- Directed by: Hovhannes Galstyan
- Written by: Hovhannes Galstyan
- Produced by: Gevorg Gevorgyan Jean-Marie Delbary Hovhannes Galstyan Marie-Anne Le Metayer-Djivelekian Olivier Oursel Trond Brede Andersen
- Starring: Siri Helene Müller Laurence Ritter Sos Janibekyan Serge Avedikian
- Cinematography: Rouben Gasparyan
- Music by: Vahagn Hayrapetyan
- Production company: Parallels Film Production
- Release dates: 23 June 2009 (MIFF); 15 July 2009 (Armenia);
- Running time: 91 minutes
- Country: Armenia
- Language: Armenian

= Bonded Parallels =

2009 film by Hovhannes Galstyan

Bonded Parallels (Խճճված զուգահեռներ) is a 2009 film written and directed by Armenian filmmaker Hovhannes Galstyan. This film deals with two stories which take place at different times and linked by the birth of the protagonist, the daughter, and the death of the second main character, the mother. The destiny of these two heroines has been influenced by the true story of an Armenian soldier during World War II in Norway and by director's personal history.

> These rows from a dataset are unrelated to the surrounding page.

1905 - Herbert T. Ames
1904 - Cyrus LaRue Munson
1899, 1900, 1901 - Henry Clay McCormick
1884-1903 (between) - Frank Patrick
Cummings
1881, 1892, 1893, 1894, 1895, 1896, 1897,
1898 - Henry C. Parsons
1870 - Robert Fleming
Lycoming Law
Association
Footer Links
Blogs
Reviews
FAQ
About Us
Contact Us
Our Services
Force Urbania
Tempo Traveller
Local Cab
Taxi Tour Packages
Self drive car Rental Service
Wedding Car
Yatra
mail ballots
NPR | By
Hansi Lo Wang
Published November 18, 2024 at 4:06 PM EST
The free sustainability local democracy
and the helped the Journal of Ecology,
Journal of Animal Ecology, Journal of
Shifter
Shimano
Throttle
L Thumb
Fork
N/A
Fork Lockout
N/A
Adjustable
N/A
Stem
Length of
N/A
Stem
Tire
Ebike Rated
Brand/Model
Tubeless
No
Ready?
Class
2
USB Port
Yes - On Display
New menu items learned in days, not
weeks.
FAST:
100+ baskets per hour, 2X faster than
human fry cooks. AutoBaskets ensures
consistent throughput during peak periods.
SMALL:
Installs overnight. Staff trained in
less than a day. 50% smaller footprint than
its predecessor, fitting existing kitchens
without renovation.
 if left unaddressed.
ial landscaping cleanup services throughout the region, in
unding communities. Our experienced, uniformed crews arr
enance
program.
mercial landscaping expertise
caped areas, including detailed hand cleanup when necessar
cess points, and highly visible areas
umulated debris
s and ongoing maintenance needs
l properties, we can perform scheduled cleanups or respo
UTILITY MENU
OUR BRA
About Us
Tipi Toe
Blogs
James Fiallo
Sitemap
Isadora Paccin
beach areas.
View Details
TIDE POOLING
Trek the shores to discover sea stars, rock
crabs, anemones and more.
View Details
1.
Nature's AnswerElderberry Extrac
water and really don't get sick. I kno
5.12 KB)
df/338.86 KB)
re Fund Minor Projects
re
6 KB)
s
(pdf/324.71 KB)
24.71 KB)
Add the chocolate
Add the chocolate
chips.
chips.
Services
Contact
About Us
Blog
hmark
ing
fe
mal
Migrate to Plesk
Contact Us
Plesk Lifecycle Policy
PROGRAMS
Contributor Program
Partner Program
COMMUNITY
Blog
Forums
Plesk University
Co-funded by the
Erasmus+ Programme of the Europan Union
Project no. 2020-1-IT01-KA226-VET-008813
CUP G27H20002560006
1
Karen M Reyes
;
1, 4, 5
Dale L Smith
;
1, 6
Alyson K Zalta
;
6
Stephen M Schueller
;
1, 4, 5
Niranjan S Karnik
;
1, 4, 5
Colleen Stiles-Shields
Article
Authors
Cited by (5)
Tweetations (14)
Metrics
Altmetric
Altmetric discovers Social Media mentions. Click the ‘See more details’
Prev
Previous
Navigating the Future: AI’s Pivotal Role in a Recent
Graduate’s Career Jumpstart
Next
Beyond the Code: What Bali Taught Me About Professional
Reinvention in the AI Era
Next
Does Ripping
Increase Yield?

In 2009 and 2010, the film was shown at international film festivals in Moscow, Yerevan, Toronto, Orenburg, Volokolamsk, Rotterdam, Houston, Cannes, Los Angeles, and São Paulo. It also appeared at Best of CIS Countries festivals in Russia, Ukraine, Armenia, Kazakhstan, Austria, and the Czech Republic.

==Plot==
Norway, World War II. Hanna, whose husband Henrik participates in the resistance movement, gives temporary asylum to a prisoner of war, Arakel, by hiding him in her house in northern Norway. The presence of this stranger changes Hanna's life, and she starts writing about her mixed feelings in her diary.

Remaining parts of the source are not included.